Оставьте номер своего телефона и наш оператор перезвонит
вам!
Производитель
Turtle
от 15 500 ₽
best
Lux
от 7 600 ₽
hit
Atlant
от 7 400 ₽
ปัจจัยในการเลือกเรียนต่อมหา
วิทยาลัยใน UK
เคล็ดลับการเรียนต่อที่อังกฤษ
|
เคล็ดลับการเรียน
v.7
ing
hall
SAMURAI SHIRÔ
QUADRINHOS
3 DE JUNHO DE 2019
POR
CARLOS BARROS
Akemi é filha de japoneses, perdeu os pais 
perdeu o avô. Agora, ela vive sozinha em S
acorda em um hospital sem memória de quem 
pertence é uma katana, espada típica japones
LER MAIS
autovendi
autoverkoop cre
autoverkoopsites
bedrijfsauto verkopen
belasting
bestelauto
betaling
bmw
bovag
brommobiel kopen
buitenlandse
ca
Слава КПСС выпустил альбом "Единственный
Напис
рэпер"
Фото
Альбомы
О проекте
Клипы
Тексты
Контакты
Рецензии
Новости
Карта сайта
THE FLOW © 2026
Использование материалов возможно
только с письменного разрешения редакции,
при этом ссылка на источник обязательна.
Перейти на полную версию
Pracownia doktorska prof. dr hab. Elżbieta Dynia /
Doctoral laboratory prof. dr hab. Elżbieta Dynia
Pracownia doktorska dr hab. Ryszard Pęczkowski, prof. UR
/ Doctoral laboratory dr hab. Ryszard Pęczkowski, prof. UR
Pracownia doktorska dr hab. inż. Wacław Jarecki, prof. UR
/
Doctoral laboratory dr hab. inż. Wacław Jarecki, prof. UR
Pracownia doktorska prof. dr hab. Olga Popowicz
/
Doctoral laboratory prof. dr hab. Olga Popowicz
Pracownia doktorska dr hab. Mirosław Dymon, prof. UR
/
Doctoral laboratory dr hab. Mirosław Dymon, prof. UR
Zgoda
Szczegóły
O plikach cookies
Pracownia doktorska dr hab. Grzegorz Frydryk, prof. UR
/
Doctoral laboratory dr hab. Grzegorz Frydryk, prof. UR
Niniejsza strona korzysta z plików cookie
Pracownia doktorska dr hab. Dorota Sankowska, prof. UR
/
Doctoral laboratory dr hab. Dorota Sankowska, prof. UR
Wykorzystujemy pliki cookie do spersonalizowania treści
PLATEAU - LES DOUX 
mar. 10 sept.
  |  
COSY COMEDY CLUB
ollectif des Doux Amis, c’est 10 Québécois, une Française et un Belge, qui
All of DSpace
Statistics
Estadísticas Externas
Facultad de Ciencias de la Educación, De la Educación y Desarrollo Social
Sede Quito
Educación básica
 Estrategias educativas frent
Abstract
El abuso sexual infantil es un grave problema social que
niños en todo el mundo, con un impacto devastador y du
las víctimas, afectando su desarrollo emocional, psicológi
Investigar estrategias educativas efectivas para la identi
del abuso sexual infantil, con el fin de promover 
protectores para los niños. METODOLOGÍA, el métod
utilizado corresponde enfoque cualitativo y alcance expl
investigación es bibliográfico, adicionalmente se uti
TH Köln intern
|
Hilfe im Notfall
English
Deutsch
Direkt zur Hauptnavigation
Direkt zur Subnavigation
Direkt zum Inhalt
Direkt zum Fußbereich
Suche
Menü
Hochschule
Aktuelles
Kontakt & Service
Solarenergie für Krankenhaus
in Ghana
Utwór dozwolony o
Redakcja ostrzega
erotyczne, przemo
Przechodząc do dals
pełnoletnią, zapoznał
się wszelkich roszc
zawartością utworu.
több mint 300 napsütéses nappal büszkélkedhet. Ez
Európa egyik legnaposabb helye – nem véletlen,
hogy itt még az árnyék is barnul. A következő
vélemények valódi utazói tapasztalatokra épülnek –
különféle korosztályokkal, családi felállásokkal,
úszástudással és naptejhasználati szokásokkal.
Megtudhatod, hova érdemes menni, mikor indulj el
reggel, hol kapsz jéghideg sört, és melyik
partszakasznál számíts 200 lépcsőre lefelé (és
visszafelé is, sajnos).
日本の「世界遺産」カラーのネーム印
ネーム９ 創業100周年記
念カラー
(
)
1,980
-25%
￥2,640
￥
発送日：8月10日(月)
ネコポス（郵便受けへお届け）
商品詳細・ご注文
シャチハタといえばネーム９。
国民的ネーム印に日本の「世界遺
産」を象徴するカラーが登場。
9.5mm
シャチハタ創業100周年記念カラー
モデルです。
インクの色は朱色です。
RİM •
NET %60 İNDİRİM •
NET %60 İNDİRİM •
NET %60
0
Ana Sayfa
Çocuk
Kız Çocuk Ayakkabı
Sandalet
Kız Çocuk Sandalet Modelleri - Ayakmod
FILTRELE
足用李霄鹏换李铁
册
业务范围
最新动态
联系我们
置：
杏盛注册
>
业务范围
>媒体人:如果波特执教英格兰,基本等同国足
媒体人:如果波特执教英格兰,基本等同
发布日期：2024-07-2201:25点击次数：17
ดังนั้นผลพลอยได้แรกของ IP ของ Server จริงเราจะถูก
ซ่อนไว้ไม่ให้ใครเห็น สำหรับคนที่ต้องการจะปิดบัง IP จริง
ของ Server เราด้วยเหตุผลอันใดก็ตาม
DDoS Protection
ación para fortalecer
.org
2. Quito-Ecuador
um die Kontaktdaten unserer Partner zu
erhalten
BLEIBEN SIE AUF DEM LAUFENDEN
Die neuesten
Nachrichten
□ □ □ □
:: Activity ::
Your answer must consist solely of the lines above between the line holding "Карта сайта" and the line holding "laboratory dr hab. Ryszard Pęczkowski, prof. UR", inclusive, copied exactly.

:: Solved exercise ::
Карта сайта
THE FLOW © 2026
Использование материалов возможно
только с письменного разрешения редакции,
при этом ссылка на источник обязательна.
Перейти на полную версию
Pracownia doktorska prof. dr hab. Elżbieta Dynia /
Doctoral laboratory prof. dr hab. Elżbieta Dynia
Pracownia doktorska dr hab. Ryszard Pęczkowski, prof. UR
/ Doctoral laboratory dr hab. Ryszard Pęczkowski, prof. UR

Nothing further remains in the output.